This is a TensorFlow (no Keras) implementation of the building blocks described in Non-local Neural Networks by Xiaolong Wang, Ross Girshick, Abhinav Gupta, and Kaiming He. It can simply be dropped into any existing model, and is compatible with TensorFlow's pre-trained ResNet models.
The core code for the block is located in the nonlocal_resnet_utils.py
file, you can just drop it into your code and use it as-is.
Usage is described in the heredoc comment and should be straightforward.
An example of a ResNet50, dramatically simplified from TensorFlow's "official" implementation, can be found in nonlocal_resnet_v1_50_nl3.py
, again with usage described in the heredoc.

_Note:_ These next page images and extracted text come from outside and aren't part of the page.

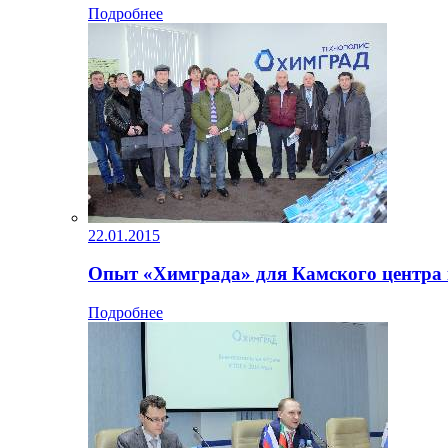
Подробнее
22.01.2015
Опыт «Химграда» для Камского центра 
Подробнее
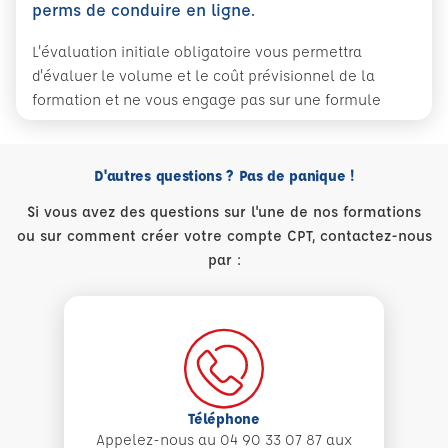
perms de conduire en ligne.
L'évaluation initiale obligatoire vous permettra
d'évaluer le volume et le coût prévisionnel de la
formation et ne vous engage pas sur une formule
D'autres questions ? Pas de panique !
Si vous avez des questions sur l'une de nos formations
ou sur comment créer votre compte CPT, contactez-nous
par :
Téléphone
Appelez-nous au 04 90 33 07 87 aux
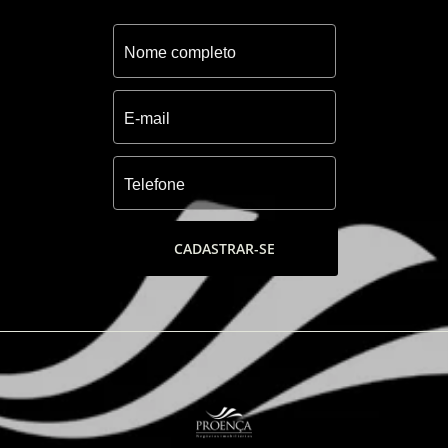
- Paradouro à Beira-Mar com bar
- Salão de festas com lounge externo
- Terraço com espaço gourmet
- Brinquedoteca
- Sala de jogos
- Pórtico com acesso monitorado
- Conveniência 24 horas
- Academia
- Salão de beleza
- Sala de coworking
- Sala de massagem
CADASTRAR-SE
- Pomar e horta
- Praça
- Espaço Pet
- Playgrounds
- Parrilla
- 02 quadras de tenis coberta
- 02 quadras de beach tennis
- Quadra de beach tennis coberta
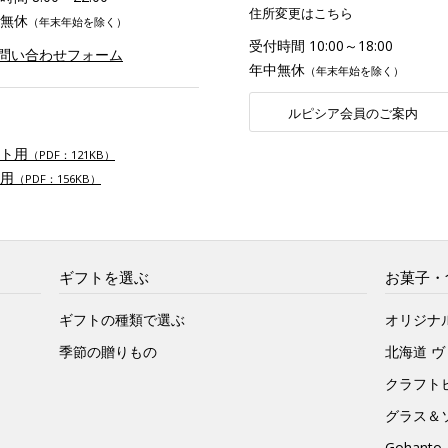
住所変更はこちら
無休
（年末年始を除く）
受付時間 10:00～18:00
お問い合わせフォーム
年中無休
（年末年始を除く）
ルピシア会員のご案内
ト用
（PDF：121KB）
用
（PDF：156KB）
ギフトを選ぶ
お菓子・
ギフトの種類で選ぶ
オリジナ
季節の贈りもの
北海道 
クラフト
グラス＆
Gohan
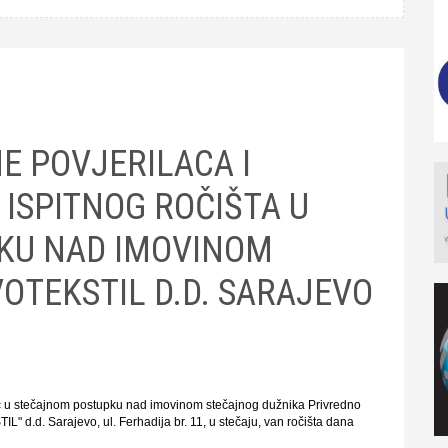
E POVJERILACA I
ISPITNOG ROČIŠTA U
KU NAD IMOVINOM
OTEKSTIL D.D. SARAJEVO
dić u stečajnom postupku nad imovinom stečajnog dužnika Privredno
 d.d. Sarajevo, ul. Ferhadija br. 11, u stečaju, van ročišta dana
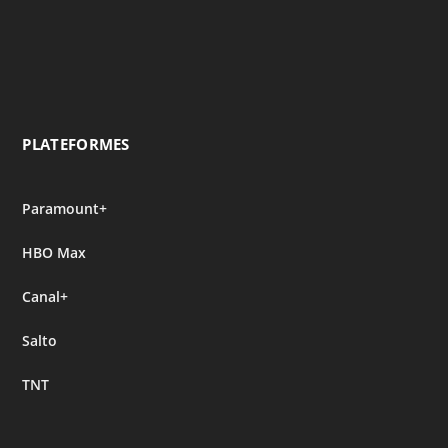
PLATEFORMES
Paramount+
HBO Max
Canal+
Salto
TNT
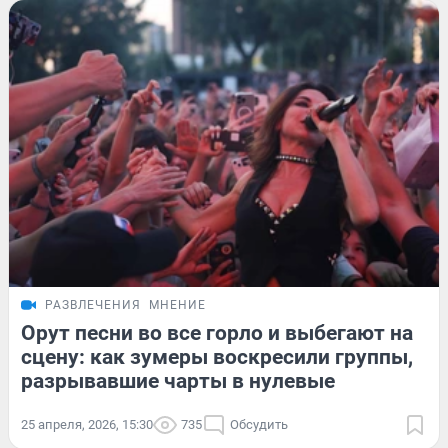
РАЗВЛЕЧЕНИЯ
МНЕНИЕ
Орут песни во все горло и выбегают на
сцену: как зумеры воскресили группы,
разрывавшие чарты в нулевые
25 апреля, 2026, 15:30
735
Обсудить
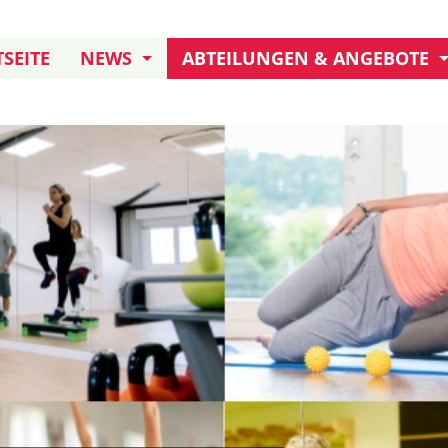
SEITE
NEWS
ABTEILUNGEN & ANGEBOTE
JUBILÄUM: 155 JAHRE TB
KURSANGEBOT
TERMINE UND AKTIONEN
KLETTERN
FREIWILLIGENDIENST
DARTS
TB IN ERITREA
HANDBALL AKTIVE
HANDBALL JUGEND
BOULE
FUSSBALL
TURNEN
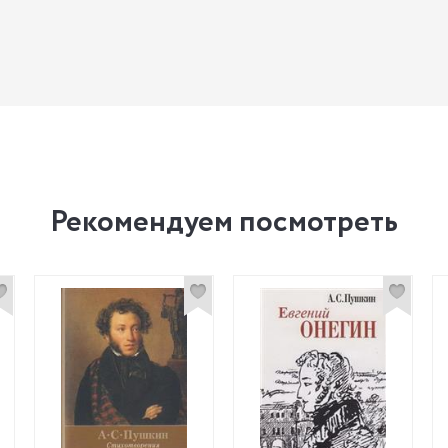
Рекомендуем посмотреть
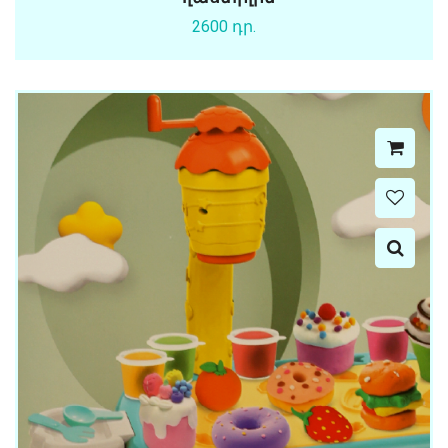
2600 դր.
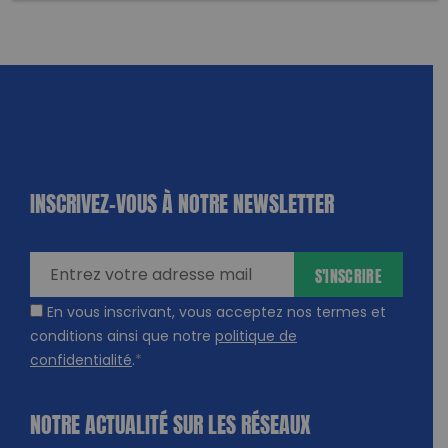
INSCRIVEZ-VOUS À NOTRE NEWSLETTER
dique
amps
ires
S'INSCRIRE
En vous inscrivant, vous acceptez nos termes et
conditions ainsi que notre
politique de
confidentialité
.
*
NOTRE ACTUALITÉ SUR LES RÉSEAUX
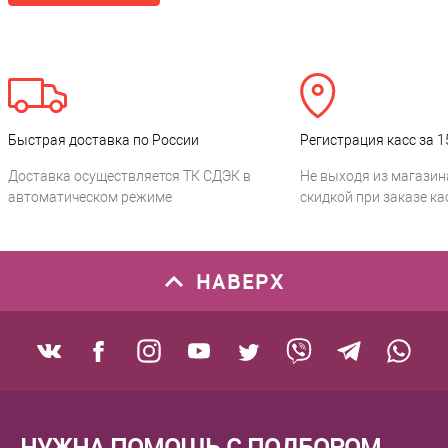
Быстрая доставка по России
Регистрация касс за 1
Доставка осуществляется ТК СДЭК в
Не выходя из магазин
автоматическом режиме
скидкой при заказе ка
НАВЕРХ
НУЖНА ПОМОЩЬ С ПОДБОРОМ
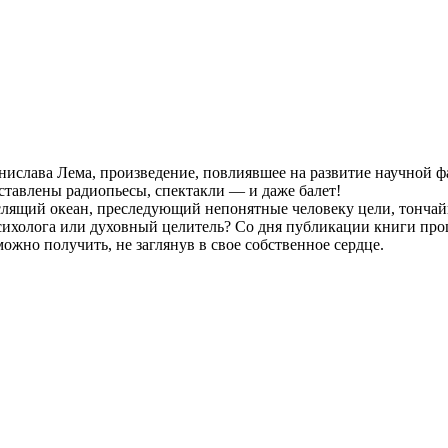
ислава Лема, произведение, повлиявшее на развитие научной фа
ставлены радиопьесы, спектакли — и даже балет!
слящий океан, преследующий непонятные человеку цели, тонча
олога или духовный целитель? Со дня публикации книги прошло
можно получить, не заглянув в свое собственное сердце.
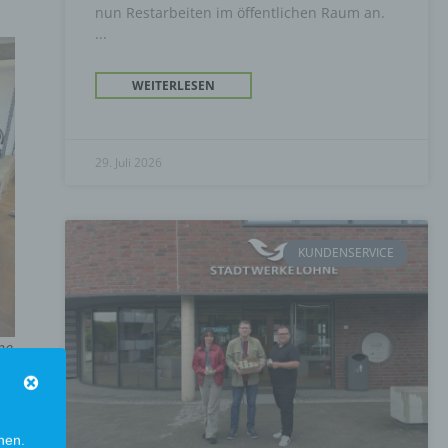
nun Restarbeiten im öffentlichen Raum an.
WEITERLESEN
29. Juli 2026
KUNDENSERVICE
ne
nen.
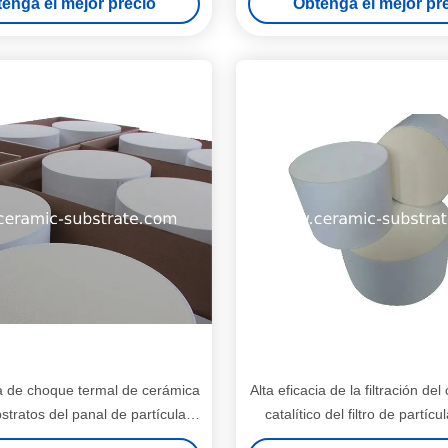
enga el mejor precio
Obtenga el mejor pr
a de choque termal de cerámica
Alta eficacia de la filtración del
stratos del panal de partículas
catalítico del filtro de partícu
esel del filtro del coche
redondo del coche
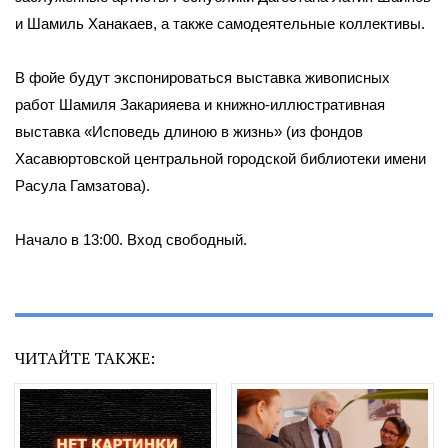
и Шамиль Ханакаев, а также самодеятельные коллективы.
В фойе будут экспонироваться выставка живописных
работ Шамиля Закарияева и книжно-иллюстративная
выставка «Исповедь длиною в жизнь» (из фондов
Хасавюртовской центральной городской библиотеки имени
Расула Гамзатова).
Начало в 13:00. Вход свободный.
ЧИТАЙТЕ ТАКЖЕ:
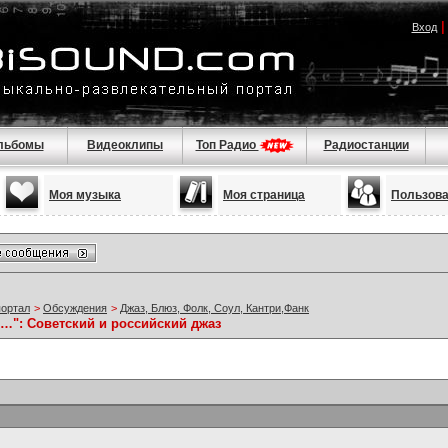
Вход
льбомы
Видеоклипы
Топ Радио
Радиостанции
Моя музыка
Моя страница
Пользов
портал
>
Обсуждения
>
Джаз, Блюз, Фолк, Соул, Кантри,Фанк
з…": Советский и российский джаз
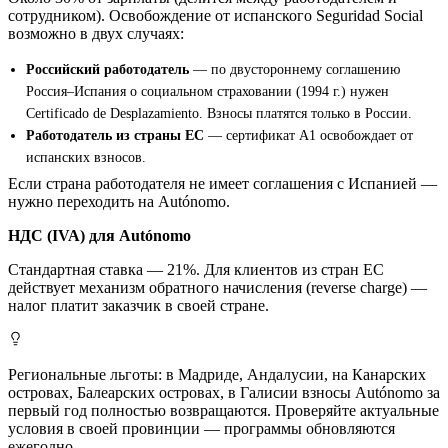
сотрудником). Освобождение от испанского Seguridad Social
возможно в двух случаях:
Российский работодатель
— по двустороннему соглашению
Россия–Испания о социальном страховании (1994 г.) нужен
Certificado de Desplazamiento. Взносы платятся только в России.
Работодатель из страны ЕС
— сертификат A1 освобождает от
испанских взносов.
Если страна работодателя не имеет соглашения с Испанией —
нужно переходить на Autónomo.
НДС (IVA) для Autónomo
Стандартная ставка — 21%. Для клиентов из стран ЕС
действует механизм обратного начисления (reverse charge) —
налог платит заказчик в своей стране.
Региональные льготы: в Мадриде, Андалусии, на Канарских
островах, Балеарских островах, в Галисии взносы Autónomo за
первый год полностью возвращаются. Проверяйте актуальные
условия в своей провинции — программы обновляются
ежегодно.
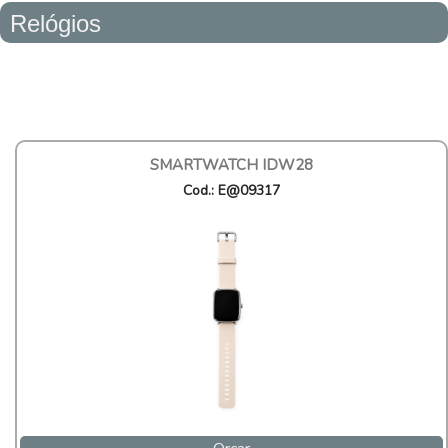
Relógios
SMARTWATCH IDW28
Cod.: E@09317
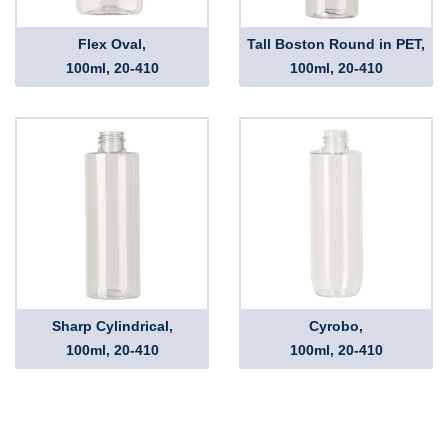
Flex Oval,
Tall Boston Round in PET,
100ml, 20-410
100ml, 20-410
Sharp Cylindrical,
Cyrobo,
100ml, 20-410
100ml, 20-410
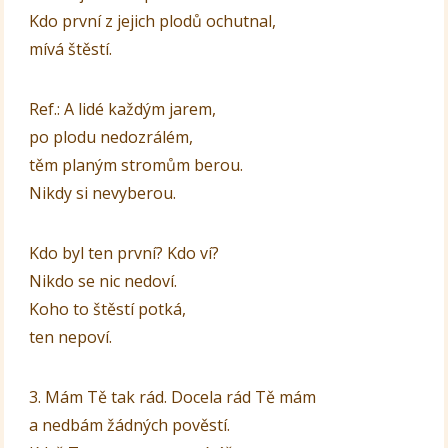
Kdo první z jejich plodů ochutnal,
mívá štěstí.
Ref.: A lidé každým jarem,
po plodu nedozrálém,
těm planým stromům berou.
Nikdy si nevyberou.
Kdo byl ten první? Kdo ví?
Nikdo se nic nedoví.
Koho to štěstí potká,
ten nepoví.
3. Mám Tě tak rád. Docela rád Tě mám
a nedbám žádných pověstí.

The nice thing is that simplified implementation is compatible with the ImageNet pre-trained weights released by Google. So overall, to create a ResNet50 with one non-local block at stage 3, and loading pre-trained ImageNet weights, it's as simple as:
import nonlocal_resnet_v1_50_nl3 as model
endpoints, body_prefix = model.endpoints(images, is_training=True)
# BEFORE DEFINING THE OPTIMIZER (because it creates new global variables):
model_variables = tf.get_collection(tf.GraphKeys.GLOBAL_VARIABLES, body_prefix)
# IF LOADING PRE-TRAINED WEIGHTS (inside your with Session... block, in the first iteration):
saver = tf.train.Saver(model_variables)
saver.restore(sess, args.initial_checkpoint)
# Do something with `endpoints['model_output']`
Note that the last endpoint is the result of the global average pooling operation, so this code does not include the final 1000-classes classification layer. If you are not doing ImageNet classification (in which case: why use this??), you typically don't want that one anyways.